澁澤さんでねむり姫とくれば、ペローやグリムのような西洋的なものを想像してしまいがちですが、これはちゃきちゃき日本、平安時代から江戸時代までの時代小説です。
彼の著作の中でも数少ない創作小説のひとつ。
「ねむり姫」「狐媚記」「ぼろんじ」「夢ちがえ」「画美人」「きらら姫」の6つの幻想譚から成っています。
創作小説と言ってもまったくの作り話というのではなく、それぞれ下地となる、それほど有名ではないけれど逸話が残るものをベースにしているようです。

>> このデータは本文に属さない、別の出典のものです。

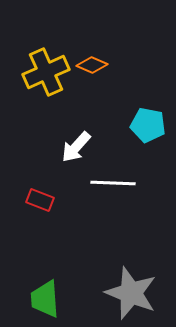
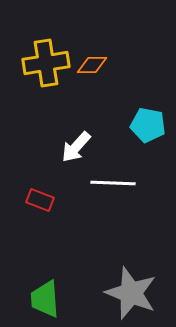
orange diamond: rotated 24 degrees counterclockwise
yellow cross: moved 9 px up; rotated 15 degrees clockwise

例えば表題の「ねむり姫」にでてくる「天竺冠者(つむじ丸)」は、平安時代に伊予国に実際にいた人物らしく、まさにばくち打ちから人々を惑わす妖しい宗教まがいのことをやって人を集めてお縄になったというようなことが古今著聞集に残っている。
「珠名姫」という名前も安房の方ですが、非常に美しい娘がいたということが万葉集にもあったりして。
「狐媚記」の「船岡山の狐」についても、京都の北に位置する船岡山に住んでいた白狐の夫婦が稲荷山へうつった時の伝承が残っているし、この白狐というのは美女に化けると信じられていたらしい。有名な陰陽師の安倍晴明の母も葛葉狐であったとも言われてますしね。
狐が化けた美女と交わると、精魂を吸い取られるとか死ぬという伝承もいろいろありますね。
文中でも様々な古典を引用しているところもありますので、それらのいろいろな話を咀嚼し、妄想の翼を大きくはばたかせて肉付けし、あやかしの幻想的な物語を紡ぎだしているようです。
古典的な内容なのに、なんかやたらと横文字が飛び出して、説明的な文章がはさまってしまうのは澁澤氏ならではといったところか。(笑)
どこか妖艶で人形のような無機質さをもった登場人物たちも澁澤氏らしい。
夢かうつつか、どこかエロティックな匂いも感じさせつつ、物語は突然意外な展開に走り出してしまったりする。
伏線とかそういうのではなくて、なんというか今までの展開をまるで無視してしまったような、主題がどこにあったのかわからなくなるようなこともあるが、そこはそれ。
きっと頭で考えてはいけない。流れるムードのようなものを感じ取って感性で「聴く」文章なのだろう。